Abstract

What differences in gender, culture, and race can be attributed to the biological evolution of the species, and what differences in gender, culture, and race can be attributed to social interaction? Such a polarized question is well posed only if these areas of attribution, biology and sociology, are independent of each other. A moment’s reflection may suggest that biological evolution and social interaction in the human species are to a large extent co-dependent. There are many distinctions that are but distinctions in thought and perception, and not independent in fact—and there are those who take the co-dependent arising of all things as a matter of fact. Be this as it may, some differences may predate others.
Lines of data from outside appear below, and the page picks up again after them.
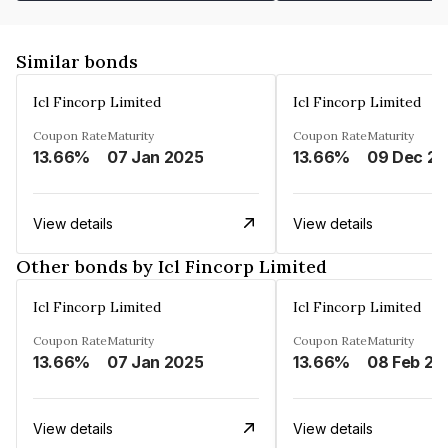
Similar bonds
Icl Fincorp Limited
Icl Fincorp Limited
Coupon Rate
Maturity
Coupon Rate
Maturity
13.66%
07 Jan 2025
13.66%
View details
View details
Other bonds by Icl Fincorp Limited
Icl Fincorp Limited
Icl Fincorp Limited
Coupon Rate
Maturity
Coupon Rate
Maturity
13.66%
07 Jan 2025
13.66%
08 Feb 20
View details
View details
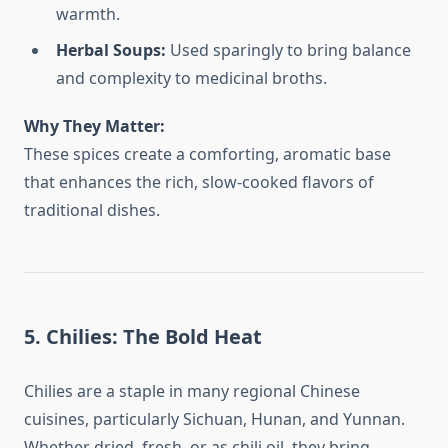
warmth.
Herbal Soups:
Used sparingly to bring balance
and complexity to medicinal broths.
Why They Matter:
These spices create a comforting, aromatic base
that enhances the rich, slow-cooked flavors of
traditional dishes.
5. Chilies: The Bold Heat
Chilies are a staple in many regional Chinese
cuisines, particularly Sichuan, Hunan, and Yunnan.
Whether dried, fresh, or as chili oil, they bring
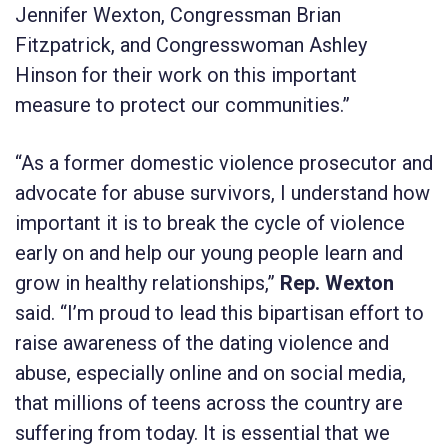
Jennifer Wexton, Congressman Brian
Fitzpatrick, and Congresswoman Ashley
Hinson for their work on this important
measure to protect our communities.”
“As a former domestic violence prosecutor and
advocate for abuse survivors, I understand how
important it is to break the cycle of violence
early on and help our young people learn and
grow in healthy relationships,”
Rep. Wexton
said. “I’m proud to lead this bipartisan effort to
raise awareness of the dating violence and
abuse, especially online and on social media,
that millions of teens across the country are
suffering from today. It is essential that we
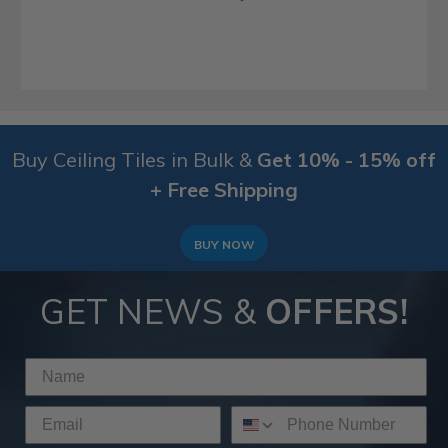
Buy Ceiling Tiles in Bulk &
Get 10% - 15% off
+ Free Shipping
BUY NOW
GET NEWS &
OFFERS!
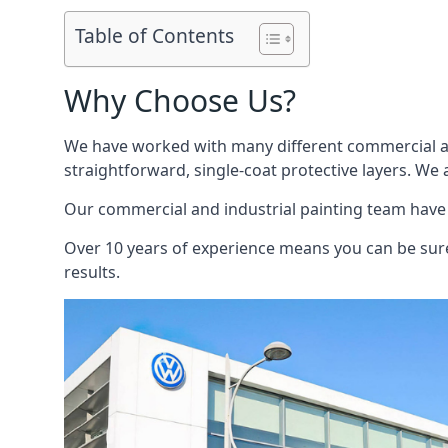
Table of Contents
Why Choose Us?
We have worked with many different commercial and
straightforward, single-coat protective layers. We 
Our commercial and industrial painting team have b
Over 10 years of experience means you can be sure 
results.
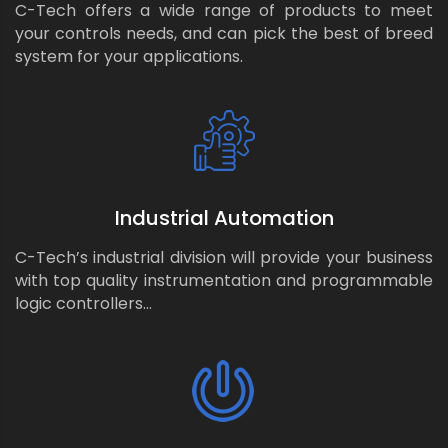
C-Tech offers a wide range of products to meet
your controls needs, and can pick the best of breed
system for your applications.
Industrial Automation
C-Tech’s industrial division will provide your business
with top quality instrumentation and programmable
logic controllers…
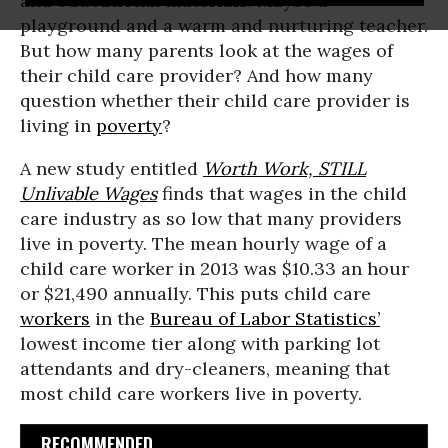
and educational materials. Maybe a
playground and a warm and nurturing teacher.
But how many parents look at the wages of
their child care provider? And how many
question whether their child care provider is
living in
poverty
?
A new study entitled
Worth Work, STILL
Unlivable Wages
finds that wages in the child
care industry as so low that many providers
live in poverty. The mean hourly wage of a
child care worker in 2013 was $10.33 an hour
or $21,490 annually. This puts child care
workers
in the
Bureau of Labor Statistics’
lowest income tier along with parking lot
attendants and dry-cleaners, meaning that
most child care workers live in poverty.
RECOMMENDED...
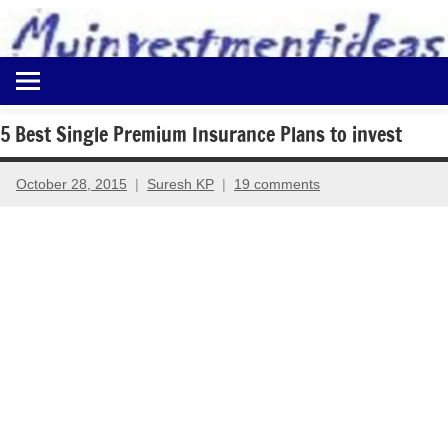
to
content
Best
Myinvestmentideas
Investment
Plans
5 Best Single Premium Insurance Plans to invest
in
India
October 28, 2015
Suresh KP
19 comments
and
Money
Saving
Ideas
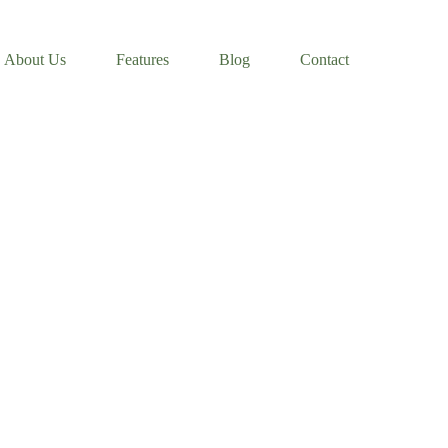
About Us
Features
Blog
Contact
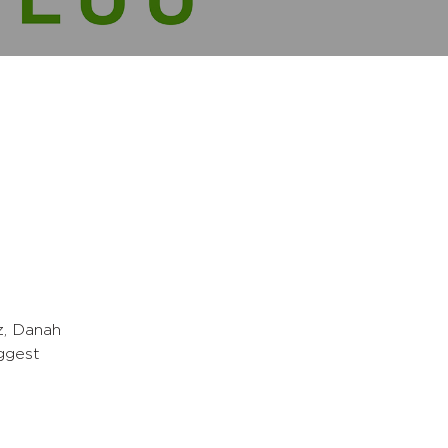
z, Danah
ggest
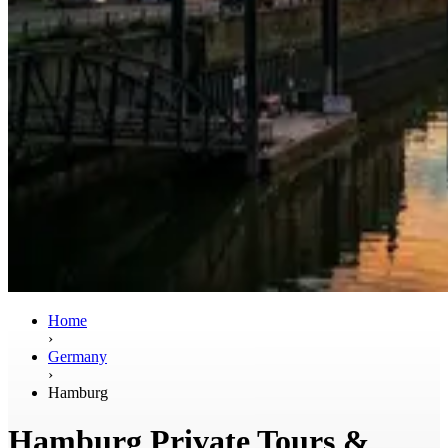
Home
›
Germany
›
Hamburg
Hamburg Private Tours &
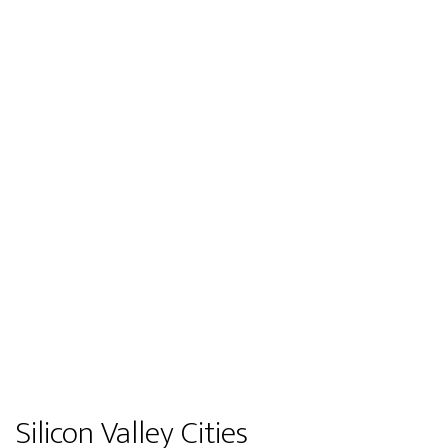
Silicon Valley Cities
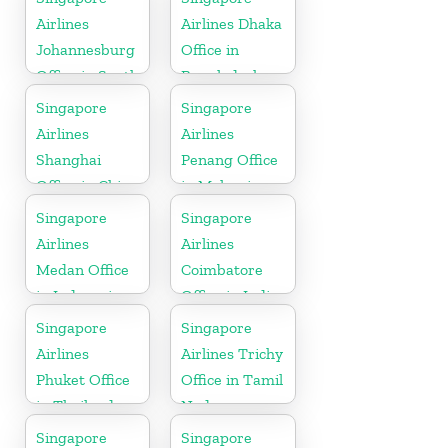
Airlines
Airlines Dhaka
Johannesburg
Office in
Office in South
Bangladesh
Africa
Singapore
Singapore
Airlines
Airlines
Shanghai
Penang Office
Office in China
in Malaysia
Singapore
Singapore
Airlines
Airlines
Medan Office
Coimbatore
in Indonesia
Office in India
Singapore
Singapore
Airlines
Airlines Trichy
Phuket Office
Office in Tamil
in Thailand
Nadu
Singapore
Singapore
For instance, sexual differences in humans may predate social interaction. However, the biological emergence of sexual differences in species may also be seen as an important affordance, perhaps even a sine qua non, for social interaction. Beyond and even within the constraints of kinship, social interaction, for better or for worse, must be predicated, for the most part of our evolutionary history, on biological differences of various kinds, covering wide spectra of attractions and repulsions. Through the means of agriculture and industry, and with continued advances in science, mathematics, engineering, and technology, humans have evolved to a point where social interaction can take place in purely semiotic and ideational terms, independently of biological characteristics. Whereas symbols and signs are visible, ideas are not (Merleau-Ponty 1968). Or are they?